Observation
The first clue was the questions
The prompt-only agent started by asking implementation questions: What framework? What storage backend? It needed clarification before it could move.
The intent-driven agent just started building. The intent artifact had already compressed enough ambiguity that there was nothing left to ask about. That difference in startup behavior was the first signal.
Then the products diverged
The prompt-only agent built a markdown notes app. Not a todo app with notes — a notes app. Its own implementation plan literally labeled the project "minimal markdown notes app." Sidebar with a notes list, editor panel, preview pane. The word "todo" essentially vanished.
The intent-driven agent built what was asked for: todos with markdown notes and live preview. Todo creation, completion, deletion. A note button, side panel, split-pane markdown editor. Both capabilities present.
The follow-up conversation revealed everything
We went back and asked each agent directly what it had built.
The intent-driven agent confirmed: yes, markdown is there — note button, side panel, split editor, live preview.
The prompt-only agent confirmed the opposite: it had not built real todo features. The only todo-adjacent behavior was rendering markdown checkboxes inside notes. When we asked why, the agent explained matter-of-factly:
While the original one-line request said "todo/notes app," the implementation plan described a pure notes app — and I followed the plan.
There it is. The agent didn't misunderstand the prompt. It generated an intermediate plan that replaced the original product meaning, then executed that plan consistently. It built the wrong product on purpose — its own purpose.
Drift Analysis
Plan substitution (primary)
This is a textbook case. The prompt contained two plausible anchors: "todo app" and "markdown notes with preview." Without an explicit intent hierarchy, the prompt-only agent promoted markdown-notes to the center of the product and demoted todo semantics to incidental checkbox rendering.
The agent's internal plan became more authoritative than the original prompt. That's plan substitution — and it's the failure mode Exogenesis is most concerned with.
Product-identity drift (secondary)
As a consequence, the prompt-only branch shifted from the intended product category (todo app with markdown notes) to a neighboring but different one (notes app with optional checkbox rendering). The right-looking feature set was built, but organized around the wrong primary object.
Legitimate Divergence
Not everything that differed was drift. Both branches made valid design choices in areas the intent artifact didn't constrain:
- UI layout: sidebar-based notes list vs split-pane. The artifact said nothing about navigation patterns.
- Visual styling: different color schemes, typography, spacing. "Clean modern UI" leaves room for interpretation.
- State management: different approaches to DOM manipulation.

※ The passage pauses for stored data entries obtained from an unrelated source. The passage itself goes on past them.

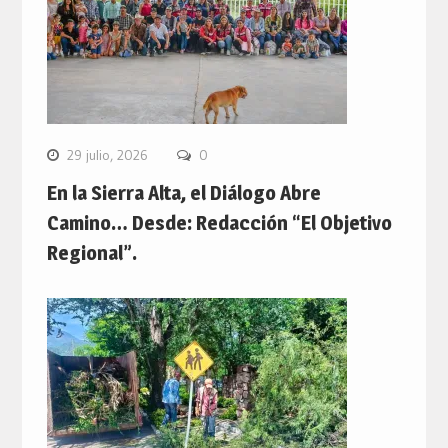
29 julio, 2026
0
En la Sierra Alta, el Diálogo Abre
Camino… Desde: Redacción “El Objetivo
Regional”.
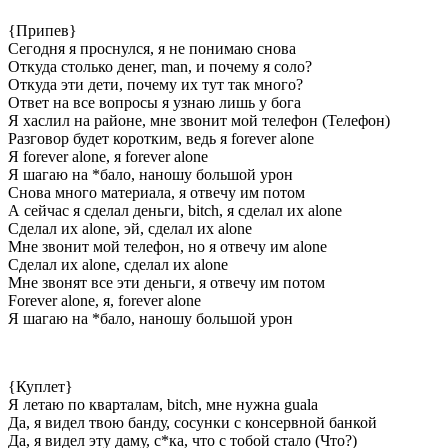
{Припев}
Сегодня я проснулся, я не понимаю снова
Откуда столько денег, man, и почему я соло?
Откуда эти дети, почему их тут так много?
Ответ на все вопросы я узнаю лишь у бога
Я хаслил на районе, мне звонит мой телефон (Телефон)
Разговор будет коротким, ведь я forever alone
Я forever alone, я forever alone
Я шагаю на *бало, наношу большой урон
Снова много материала, я отвечу им потом
А сейчас я сделал деньги, bitch, я сделал их alone
Сделал их alone, эй, сделал их alone
Мне звонит мой телефон, но я отвечу им alone
Сделал их alone, сделал их alone
Мне звонят все эти деньги, я отвечу им потом
Forever alone, я, forever alone
Я шагаю на *бало, наношу большой урон
{Куплет}
Я летаю по кварталам, bitch, мне нужна guala
Да, я видел твою банду, сосунки с консервной банкой
Да, я видел эту даму, с*ка, что с тобой стало (Что?)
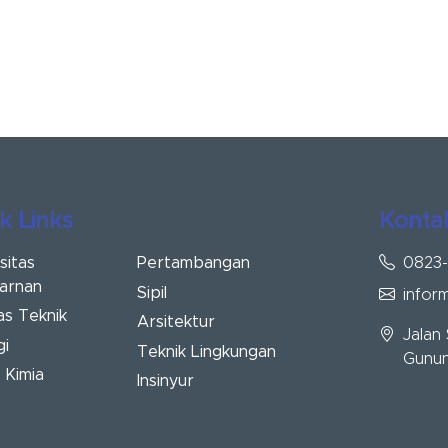
k Links
Konta
sitas
0823
Pertambangan
arnan
Sipil
inform
as Teknik
Arsitektur
Jalan
gi
Teknik Lingkungan
Gunun
 Kimia
Insinyur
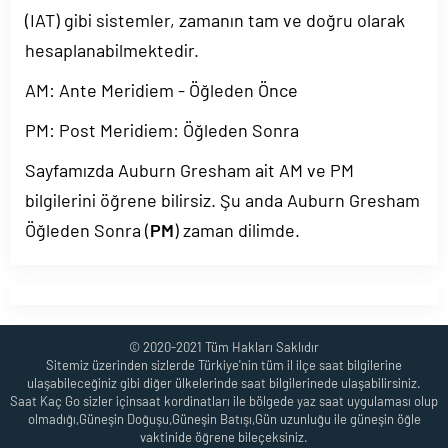
(IAT) gibi sistemler, zamanın tam ve doğru olarak
hesaplanabilmektedir.
AM: Ante Meridiem - Öğleden Önce
PM: Post Meridiem: Öğleden Sonra
Sayfamızda Auburn Gresham ait AM ve PM
bilgilerini öğrene bilirsiz. Şu anda Auburn Gresham
Öğleden Sonra (
PM
) zaman dilimde.
© 2020-2021 Tüm Hakları Saklıdır
Sitemiz üzerinden sizlerde Türkiye'nin tüm il ilçe saat bilgilerine
ulaşabileceğiniz gibi diğer ülkelerinde saat bilgilerinede ulaşabilirsiniz.
Saat Kaç Go sizler içinsaat kordinatları ile bölgede yaz saat uygulaması olup
olmadığı,Güneşin Doğuşu,Güneşin Batışı,Gün uzunluğu ile güneşin öğle
vaktinide öğrene bileçeksiniz.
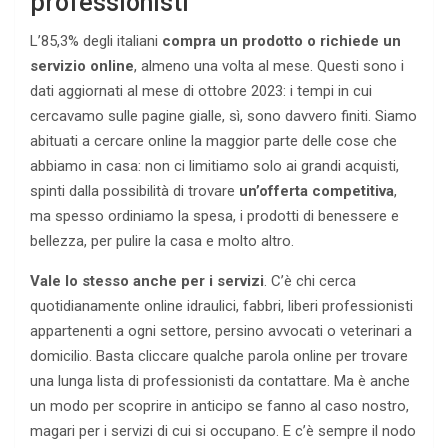
professionisti
L’85,3% degli italiani
compra un prodotto o richiede un
servizio online
, almeno una volta al mese. Questi sono i
dati aggiornati al mese di ottobre 2023: i tempi in cui
cercavamo sulle pagine gialle, sì, sono davvero finiti. Siamo
abituati a cercare online la maggior parte delle cose che
abbiamo in casa: non ci limitiamo solo ai grandi acquisti,
spinti dalla possibilità di trovare
un’offerta competitiva
,
ma spesso ordiniamo la spesa, i prodotti di benessere e
bellezza, per pulire la casa e molto altro.
Vale lo stesso anche per i servizi
. C’è chi cerca
quotidianamente online idraulici, fabbri, liberi professionisti
appartenenti a ogni settore, persino avvocati o veterinari a
domicilio. Basta cliccare qualche parola online per trovare
una lunga lista di professionisti da contattare. Ma è anche
un modo per scoprire in anticipo se fanno al caso nostro,
magari per i servizi di cui si occupano. E c’è sempre il nodo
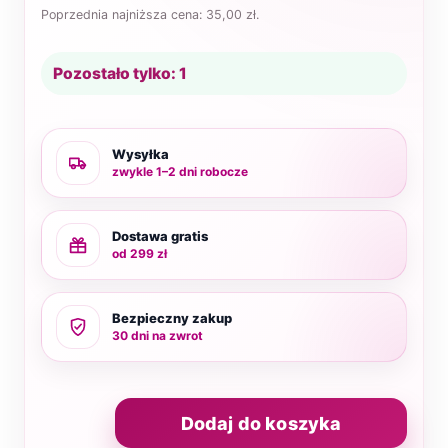
Poprzednia najniższa cena:
35,00
zł
.
Pozostało tylko: 1
Wysyłka
zwykle 1–2 dni robocze
Dostawa gratis
od 299 zł
Bezpieczny zakup
30 dni na zwrot
Dodaj do koszyka
ilość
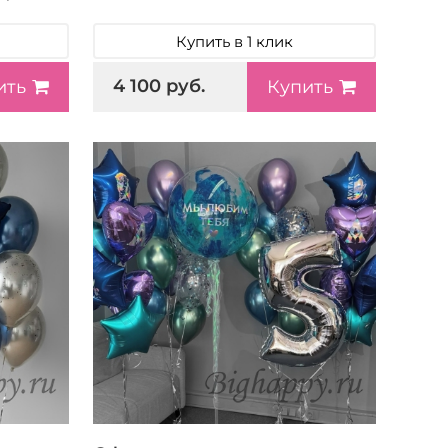
Купить в 1 клик
4 100 руб.
ить
Купить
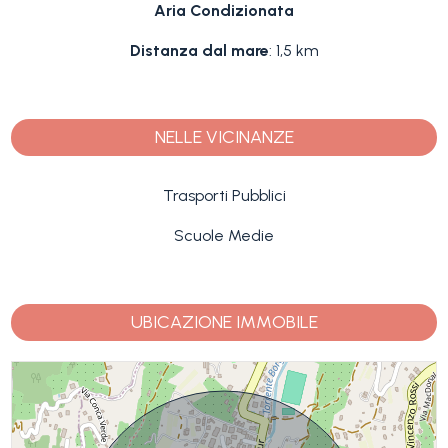
Aria Condizionata
Distanza dal mare
: 1,5 km
NELLE VICINANZE
Trasporti Pubblici
Scuole Medie
UBICAZIONE IMMOBILE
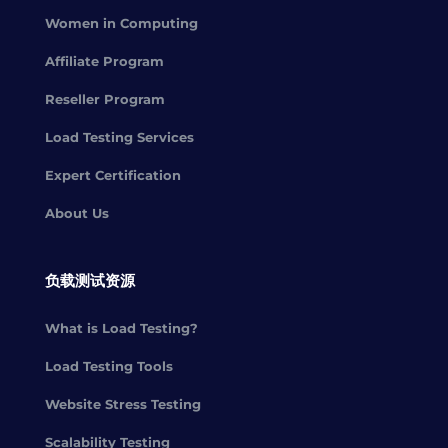
Women in Computing
Affiliate Program
Reseller Program
Load Testing Services
Expert Certification
About Us
负载测试资源
What is Load Testing?
Load Testing Tools
Website Stress Testing
Scalability Testing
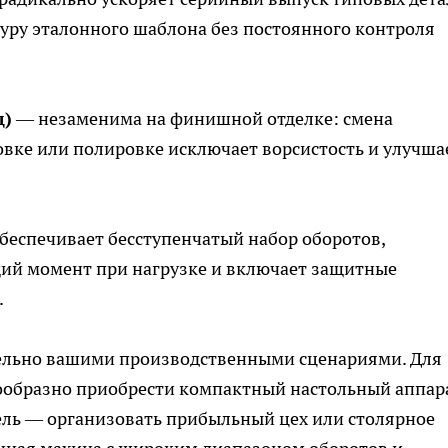
туру эталонного шаблона без постоянного контроля
д)
— незаменима на финишной отделке: смена
ке или полировке исключает ворсистость и улучша
беспечивает бесступенчатый набор оборотов,
ий момент при нагрузке и включает защитные
.
тельно вашими производственными сценариями. Для
ообразно приобрести компактный настольный аппар
ель — организовать прибыльный цех или столярное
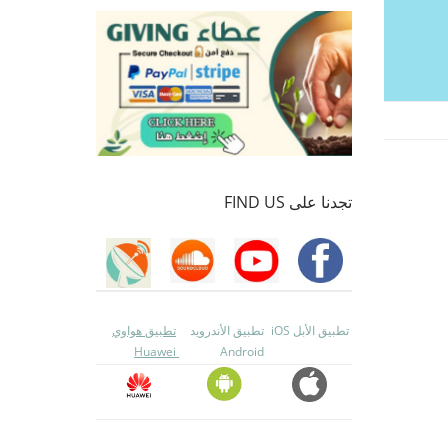
تجدنا على FIND US
تطبيق الأبل iOS
تطبيق الأندرويد
تطبيق هواوي
Huawei
Android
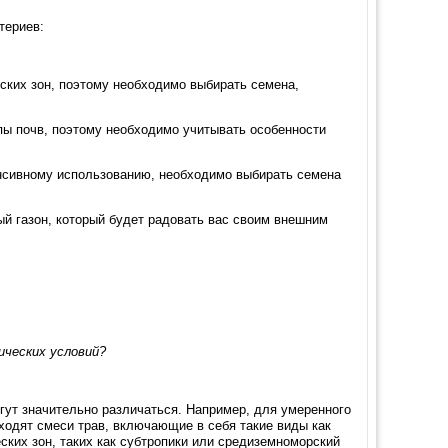
териев:
ских зон, поэтому необходимо выбирать семена,
пы почв, поэтому необходимо учитывать особенности
енсивному использованию, необходимо выбирать семена
ый газон, который будет радовать вас своим внешним
ических условий?
гут значительно различаться. Например, для умеренного
ходят смеси трав, включающие в себя такие виды как
ских зон, таких как субтропики или средиземноморский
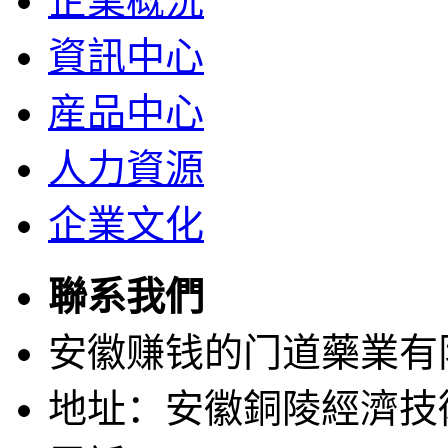
企業概況
資訊中心
産品中心
人力資源
企業文化
聯系我們
安徽赚钱的门道藥業有
地址：安徽銅陵經濟技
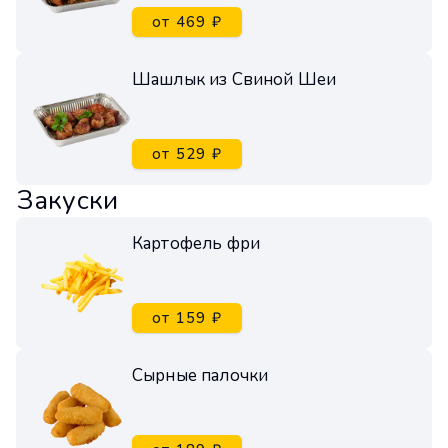
от 469 ₽
Шашлык из Свиной Шеи
от 529 ₽
Закуски
Картофель фри
от 159 ₽
Сырные палочки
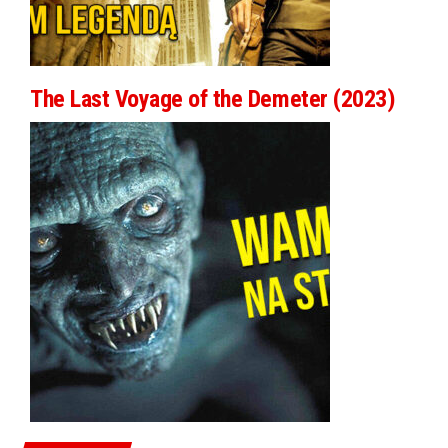
The Last Voyage of the Demeter (2023)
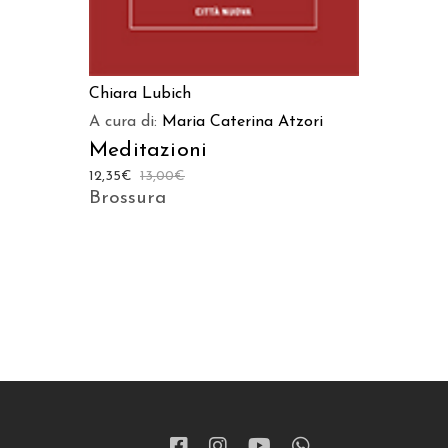
Chiara Lubich
A cura di:
Maria Caterina Atzori
Meditazioni
12,35
€
13,00
€
Brossura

The artifact specified performance targets, not technology.
These are healthy differences. The artifact correctly left room for implementation freedom here.
Result
The hypothesis held — and the result was sharper than expected.
The intent-driven implementation preserved both todo features and markdown capability. The prompt-only implementation preserved markdown but explicitly failed to build real todo functionality.
The interesting part isn't that the intent-driven version was "better." It's that the prompt-only version was internally coherent. It worked. It looked polished. It just wasn't the product that was asked for. And the agent knew exactly why: it followed its own plan instead of the prompt.
Intent discovery prevented the coding agent from silently replacing the requested product with a different but internally coherent implementation plan.
Principle
Without an explicit intent artifact, coding agents may replace the original product concept with their own intermediate implementation framing and then execute that reframing consistently.
The practical corollary: intent artifacts don't just reduce ambiguity. They protect the original product center of gravity from being overwritten during planning.
Follow-Up
- Does this pattern repeat with simpler prompts that have only one plausible anchor?
- What about workflow apps with strong state transitions, where the "center" is harder to reframe?
- Security-sensitive features with trust-boundary constraints — does plan substitution happen there too?
The intent format itself might benefit from explicitly representing primary product concept, mandatory supporting capabilities, and optional capabilities — making it structurally harder to demote a mandatory capability.
Limitations
- Both branches used the same model family. Model-specific tendencies may have shaped both outputs.
- The intent-driven branch received more structured input, so the improvement could partly reflect context volume rather than intent structure.
- Performance claims (sub-100ms response times) come from reading the code, not from benchmarks.
- Single run per branch. A different run might produce a different plan substitution pattern — or none at all.
- The comparison was written knowing both branches existed, which could introduce framing bias.